Still, the schools have always been weaponized paths to enhanced privilege. And a marker for the distinction that whiteness wants to maintain. Which is why Brown v. the Board of Education, which stated that the principle of ‘separate but equal’ was not Constitutional (because separate was inherently unequal), was such a turning point. The public schools could no longer be used as a fortress around white society. After Brown passed the Supreme Court, one narrative would have it that white people (state, local and federal governments) began restructuring tax systems so as to shift funding from the public schools and make that funding available for private schools. Then white people began restructuring the public school to be warehouses and holding pens. Another narrative will tell you that the public schools went downhill after Brown because of the inherent intellectual inferiority and lack of discipline of the Black people.

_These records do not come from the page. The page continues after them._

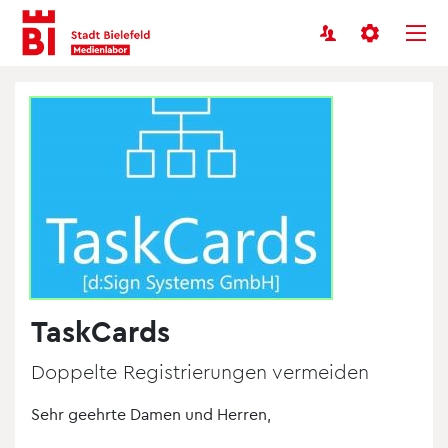
Benutzermenü
Inhalt
Menü
anspringen
anspringen
TaskCards
Doppelte Registrierungen vermeiden
Sehr geehrte Damen und Herren,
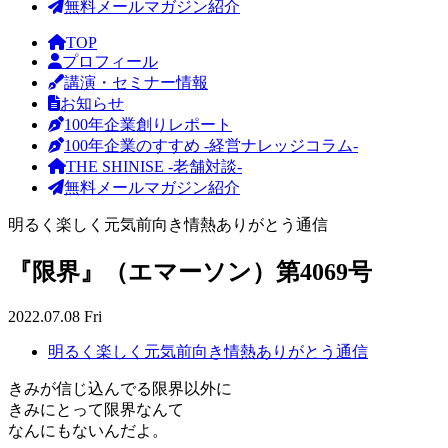
無料メールマガジン紹介
TOP
プロフィール
講演・セミナー情報
お知らせ
100年企業創りレポート
100年企業のすすめ -経営ナレッジコラム-
THE SHINISE -老舗対談-
無料メールマガジン紹介
明るく楽しく元気前向き情熱ありがとう通信
『限界』（エマーソン）第4069号
2022.07.08 Fri
明るく楽しく元気前向き情熱ありがとう通信
きみが信じ込んでる限界以外に
きみにとって限界なんて
なんにもないんだよ。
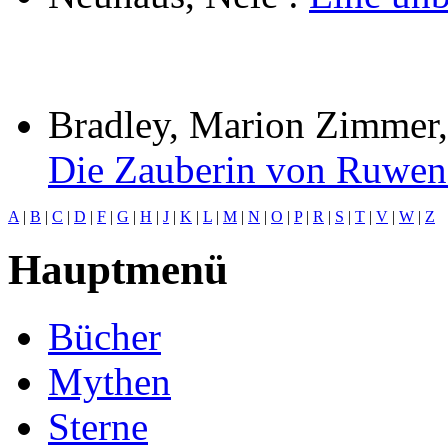
Bradley, Marion Zimmer,
Die Zauberin von Ruwen
A
|
B
|
C
|
D
|
F
|
G
|
H
|
J
|
K
|
L
|
M
|
N
|
O
|
P
|
R
|
S
|
T
|
V
|
W
|
Z
Hauptmenü
Bücher
Mythen
Sterne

The play does suggest that as part of that system to control Black bodies – part of the structure of that pipeline – is the undermining of the lives of the adults in charge of caring for these children – so that these parents are less able to care for those children. The teachers are underpaid. The security officers are underpaid. And since money has a direct correspondence to respect, these people are clearly not respected.
“In public schools, we often see infrastructural failures. In private schools, we see cultural failures – a lack of understanding about barriers related to a student’s background. Cultural bias is hard to solidify and pin down. I want to give voice to that issue.” – Dominique Morisseau as quoted in the Pipeline program.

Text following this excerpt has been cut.